* **Exercise brief**: Where a line in the material below has the string "cultura", please report it.

== Input records ==

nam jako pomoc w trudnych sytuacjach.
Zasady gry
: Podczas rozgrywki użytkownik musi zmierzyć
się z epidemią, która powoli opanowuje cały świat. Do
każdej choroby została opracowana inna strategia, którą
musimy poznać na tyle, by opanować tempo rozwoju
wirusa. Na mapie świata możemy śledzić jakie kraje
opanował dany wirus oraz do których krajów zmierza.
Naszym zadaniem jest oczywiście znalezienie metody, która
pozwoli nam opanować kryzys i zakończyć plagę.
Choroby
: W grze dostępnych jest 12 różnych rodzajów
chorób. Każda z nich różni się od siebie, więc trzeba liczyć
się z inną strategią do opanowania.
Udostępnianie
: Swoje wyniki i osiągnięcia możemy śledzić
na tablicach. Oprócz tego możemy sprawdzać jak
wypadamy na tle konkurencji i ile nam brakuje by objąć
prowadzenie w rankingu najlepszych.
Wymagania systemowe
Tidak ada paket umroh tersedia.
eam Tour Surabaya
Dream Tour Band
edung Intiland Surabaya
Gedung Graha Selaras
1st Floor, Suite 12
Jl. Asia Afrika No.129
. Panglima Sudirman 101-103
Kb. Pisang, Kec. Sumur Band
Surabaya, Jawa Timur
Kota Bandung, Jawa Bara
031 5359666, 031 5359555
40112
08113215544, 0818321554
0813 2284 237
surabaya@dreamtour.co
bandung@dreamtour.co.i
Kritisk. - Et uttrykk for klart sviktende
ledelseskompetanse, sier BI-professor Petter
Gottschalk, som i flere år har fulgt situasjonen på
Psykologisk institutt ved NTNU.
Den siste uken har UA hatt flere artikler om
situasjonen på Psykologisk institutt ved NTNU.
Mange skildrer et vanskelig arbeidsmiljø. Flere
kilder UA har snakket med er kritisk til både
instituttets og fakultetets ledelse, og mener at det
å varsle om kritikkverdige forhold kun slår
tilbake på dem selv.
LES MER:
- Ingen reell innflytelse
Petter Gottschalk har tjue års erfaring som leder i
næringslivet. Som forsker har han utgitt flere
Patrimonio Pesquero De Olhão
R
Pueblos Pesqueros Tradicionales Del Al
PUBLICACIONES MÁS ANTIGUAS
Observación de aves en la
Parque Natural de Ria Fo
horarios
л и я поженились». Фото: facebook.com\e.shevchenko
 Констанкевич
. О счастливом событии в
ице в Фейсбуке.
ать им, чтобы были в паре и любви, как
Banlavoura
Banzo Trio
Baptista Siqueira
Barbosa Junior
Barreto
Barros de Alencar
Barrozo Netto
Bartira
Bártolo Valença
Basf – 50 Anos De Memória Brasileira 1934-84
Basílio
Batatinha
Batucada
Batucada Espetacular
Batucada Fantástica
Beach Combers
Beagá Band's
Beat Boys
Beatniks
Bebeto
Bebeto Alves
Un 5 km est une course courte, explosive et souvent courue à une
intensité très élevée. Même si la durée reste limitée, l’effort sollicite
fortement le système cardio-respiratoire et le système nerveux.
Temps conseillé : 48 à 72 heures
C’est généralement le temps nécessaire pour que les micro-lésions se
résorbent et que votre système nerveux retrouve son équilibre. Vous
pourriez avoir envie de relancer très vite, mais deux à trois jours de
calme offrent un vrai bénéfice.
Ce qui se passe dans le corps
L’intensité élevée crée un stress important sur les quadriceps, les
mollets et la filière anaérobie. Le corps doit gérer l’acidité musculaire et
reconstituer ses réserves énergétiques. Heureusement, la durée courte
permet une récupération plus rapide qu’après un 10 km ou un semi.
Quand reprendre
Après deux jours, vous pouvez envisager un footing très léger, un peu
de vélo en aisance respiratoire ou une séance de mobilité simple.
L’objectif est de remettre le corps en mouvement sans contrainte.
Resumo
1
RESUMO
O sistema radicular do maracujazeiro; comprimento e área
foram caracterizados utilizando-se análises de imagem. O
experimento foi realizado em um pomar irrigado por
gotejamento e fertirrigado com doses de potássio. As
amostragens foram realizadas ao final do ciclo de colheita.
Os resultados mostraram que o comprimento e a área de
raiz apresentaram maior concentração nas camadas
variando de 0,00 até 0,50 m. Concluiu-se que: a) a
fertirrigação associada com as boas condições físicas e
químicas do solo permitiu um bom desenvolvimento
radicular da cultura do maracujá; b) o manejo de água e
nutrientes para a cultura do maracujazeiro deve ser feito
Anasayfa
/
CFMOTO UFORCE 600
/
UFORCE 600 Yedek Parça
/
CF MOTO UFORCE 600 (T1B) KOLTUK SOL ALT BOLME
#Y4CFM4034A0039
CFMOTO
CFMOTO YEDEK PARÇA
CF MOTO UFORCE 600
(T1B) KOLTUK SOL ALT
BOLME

===

* **Written solution**:
radicular da cultura do maracujá; b) o manejo de água e
nutrientes para a cultura do maracujazeiro deve ser feito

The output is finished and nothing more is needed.